** Records for processing **
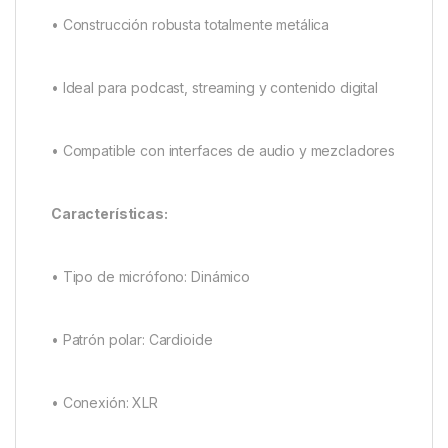
• Construcción robusta totalmente metálica
• Ideal para podcast, streaming y contenido digital
• Compatible con interfaces de audio y mezcladores
Características:
• Tipo de micrófono: Dinámico
• Patrón polar: Cardioide
• Conexión: XLR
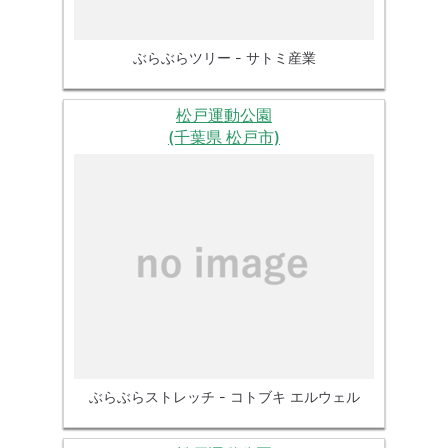
ぶらぶらツリー - サトミ産業
松戸運動公園
(千葉県 松戸市)
ぶらぶらストレッチ - コトブキ エルウェル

** About this task **
Output the entries above exactly as given, but strip out the pictures.

** Your solution **
• Construcción robusta totalmente metálica
• Ideal para podcast, streaming y contenido digital
• Compatible con interfaces de audio y mezcladores
Características:
• Tipo de micrófono: Dinámico
• Patrón polar: Cardioide
• Conexión: XLR
ぶらぶらツリー - サトミ産業
松戸運動公園
(千葉県 松戸市)
ぶらぶらストレッチ - コトブキ エルウェル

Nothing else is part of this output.